Quando somos traídos uma vez sofremos. À medida que somos usados repetidamente, algo mais complexo acontece: começamos a manter uma atitude desconfiada. Isso pode nos levar a cometer erros na interpretação das ações dos outros. Além disso, às vezes, com esse comportamento, os outros também acabam desconfiando de nós. Pouco a pouco, moldaremos um fenômeno chamado profecia autorrealizável.

As relações sólidas têm como ingrediente a confiança

A confiança, que é tão importante para os relacionamentos, é um conceito confuso para muitas pessoas. Assim, no momento em que os limites de nossos direitos são ultrapassados, podemos dizer que se torna um agravo. Sentimo-nos usados, sofremos e esse músculo psicológico e emocional que nos dava impulso começa a enfraquecer.

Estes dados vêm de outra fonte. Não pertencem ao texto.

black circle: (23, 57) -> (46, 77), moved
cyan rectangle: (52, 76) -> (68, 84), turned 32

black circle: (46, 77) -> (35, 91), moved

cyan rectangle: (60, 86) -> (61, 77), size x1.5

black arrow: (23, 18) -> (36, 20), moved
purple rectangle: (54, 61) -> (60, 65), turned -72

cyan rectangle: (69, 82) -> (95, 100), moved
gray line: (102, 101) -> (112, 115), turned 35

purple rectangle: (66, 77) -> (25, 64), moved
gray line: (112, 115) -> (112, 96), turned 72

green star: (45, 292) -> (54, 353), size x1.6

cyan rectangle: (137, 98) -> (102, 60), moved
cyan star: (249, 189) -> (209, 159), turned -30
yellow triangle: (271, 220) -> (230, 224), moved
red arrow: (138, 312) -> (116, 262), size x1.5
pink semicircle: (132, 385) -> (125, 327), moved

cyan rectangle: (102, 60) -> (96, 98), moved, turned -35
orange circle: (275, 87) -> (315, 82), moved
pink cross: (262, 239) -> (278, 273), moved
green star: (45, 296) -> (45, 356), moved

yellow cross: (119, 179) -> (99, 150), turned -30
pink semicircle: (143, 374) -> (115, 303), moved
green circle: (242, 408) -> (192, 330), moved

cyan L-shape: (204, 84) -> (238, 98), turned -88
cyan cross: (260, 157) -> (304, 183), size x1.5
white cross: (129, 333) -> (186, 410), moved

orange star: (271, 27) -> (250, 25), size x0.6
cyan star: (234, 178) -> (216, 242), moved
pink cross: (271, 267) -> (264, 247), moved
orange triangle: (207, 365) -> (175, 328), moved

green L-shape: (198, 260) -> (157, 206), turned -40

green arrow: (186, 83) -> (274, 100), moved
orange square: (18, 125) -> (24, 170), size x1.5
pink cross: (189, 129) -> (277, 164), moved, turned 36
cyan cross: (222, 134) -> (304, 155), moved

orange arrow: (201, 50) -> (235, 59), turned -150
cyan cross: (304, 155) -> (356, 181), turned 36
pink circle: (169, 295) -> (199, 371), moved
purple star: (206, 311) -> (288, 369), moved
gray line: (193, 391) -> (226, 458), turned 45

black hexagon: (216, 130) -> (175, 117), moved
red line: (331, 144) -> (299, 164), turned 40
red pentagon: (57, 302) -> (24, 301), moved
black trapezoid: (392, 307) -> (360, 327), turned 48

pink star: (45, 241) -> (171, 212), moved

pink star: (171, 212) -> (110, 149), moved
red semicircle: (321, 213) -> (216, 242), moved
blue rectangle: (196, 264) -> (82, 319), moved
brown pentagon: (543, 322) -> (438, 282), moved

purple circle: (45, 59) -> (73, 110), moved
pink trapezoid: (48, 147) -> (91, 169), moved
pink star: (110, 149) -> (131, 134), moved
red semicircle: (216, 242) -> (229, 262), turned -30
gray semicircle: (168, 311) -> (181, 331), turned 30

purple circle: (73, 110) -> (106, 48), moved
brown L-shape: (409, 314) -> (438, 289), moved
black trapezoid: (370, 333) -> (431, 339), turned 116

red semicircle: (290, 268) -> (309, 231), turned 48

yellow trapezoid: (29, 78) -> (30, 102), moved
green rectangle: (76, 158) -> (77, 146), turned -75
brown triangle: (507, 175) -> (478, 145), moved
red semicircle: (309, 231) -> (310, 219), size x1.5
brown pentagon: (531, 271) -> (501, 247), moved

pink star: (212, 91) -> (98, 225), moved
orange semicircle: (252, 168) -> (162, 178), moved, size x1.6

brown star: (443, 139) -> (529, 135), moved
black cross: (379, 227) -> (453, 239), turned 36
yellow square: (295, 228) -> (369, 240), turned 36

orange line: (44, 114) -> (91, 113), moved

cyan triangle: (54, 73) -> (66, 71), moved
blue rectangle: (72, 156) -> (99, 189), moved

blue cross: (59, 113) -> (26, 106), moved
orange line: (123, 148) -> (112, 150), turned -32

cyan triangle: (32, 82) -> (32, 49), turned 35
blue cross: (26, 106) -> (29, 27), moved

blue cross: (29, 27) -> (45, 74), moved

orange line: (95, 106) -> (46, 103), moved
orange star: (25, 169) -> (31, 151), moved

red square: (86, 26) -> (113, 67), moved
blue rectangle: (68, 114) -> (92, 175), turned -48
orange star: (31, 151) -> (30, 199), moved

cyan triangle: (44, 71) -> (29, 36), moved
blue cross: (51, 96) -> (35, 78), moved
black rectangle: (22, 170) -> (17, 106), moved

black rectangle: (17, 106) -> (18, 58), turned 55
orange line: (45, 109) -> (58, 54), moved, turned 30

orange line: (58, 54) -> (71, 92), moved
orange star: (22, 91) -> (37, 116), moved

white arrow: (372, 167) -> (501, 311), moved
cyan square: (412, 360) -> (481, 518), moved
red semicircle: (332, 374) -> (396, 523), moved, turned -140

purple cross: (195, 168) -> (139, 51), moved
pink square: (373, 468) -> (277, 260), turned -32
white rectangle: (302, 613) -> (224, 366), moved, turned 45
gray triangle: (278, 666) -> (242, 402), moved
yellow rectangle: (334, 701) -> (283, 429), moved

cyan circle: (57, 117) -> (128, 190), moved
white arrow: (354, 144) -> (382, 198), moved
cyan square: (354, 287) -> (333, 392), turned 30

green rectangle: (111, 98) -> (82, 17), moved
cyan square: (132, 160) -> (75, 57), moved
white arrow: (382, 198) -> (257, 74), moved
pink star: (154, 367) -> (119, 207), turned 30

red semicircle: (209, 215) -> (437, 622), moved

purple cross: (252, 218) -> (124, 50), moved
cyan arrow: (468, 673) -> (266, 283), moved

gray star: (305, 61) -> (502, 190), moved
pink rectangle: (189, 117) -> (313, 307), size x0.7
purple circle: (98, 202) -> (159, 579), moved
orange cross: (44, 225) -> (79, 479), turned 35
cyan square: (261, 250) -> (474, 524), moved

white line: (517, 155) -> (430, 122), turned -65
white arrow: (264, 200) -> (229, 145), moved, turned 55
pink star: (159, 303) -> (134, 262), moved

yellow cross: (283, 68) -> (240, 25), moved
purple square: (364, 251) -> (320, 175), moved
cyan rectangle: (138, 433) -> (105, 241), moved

Há uma linha tênue entre o uso e o abuso da confiança e devemos ter cuidado para não cometer o erro de dar tudo porque nos sentimos moralmente obrigados.

Reciprocidade, um princípio essencial em todo relacionamento

É claro que todo vínculo exige reciprocidade, sem transformá-lo em um contrato de “eu te dou na medida em que você me dá”. Não se esqueça do seguinte: o amor adulto não é incondicional, sem reciprocidade o vínculo amoroso se dilui.

A base da amizade é a troca (as amizades falsas estão interessadas apenas em seu benefício e não consideram seu bem-estar ou o mal que possam causar a você).

  • Seu trabalho não é o do seu parceiro; Isso não significa que você não possa fazer um favor no ambiente de trabalho, se ele precisar. Agora, você não deve ser o único a realizar todo o trabalho ou o único que realiza as tarefas mais chatas.
  • Dar para receber não exige retribuir da mesma forma. No entanto, requer o prazer de dar e o prazer de receber. Ambas as partes devem senti-lo e ambas as partes devem transmiti-lo.
meninas falando simbolizando quando não nos sentimos usados

Conclusão

Aprenda a não cair (nem recair) em relacionamentos prejudiciais. Seja capaz de dizer não com assertividade, aprenda a se valorizar, aprenda que o que você faz tem um preço e esse preço é fazer você se sentir bem.

Entenda que se algo lhe parece injusto, você não deve se calar, mas, claro, tenha em mente a importância de ser prudente. Afinal, às vezes, demonstrar desconfiança excessiva pode fazer com que os outros desconfiem de nós e, portanto, afastar pessoas que poderiam ser, ou se tornar, importantes em nossas vidas.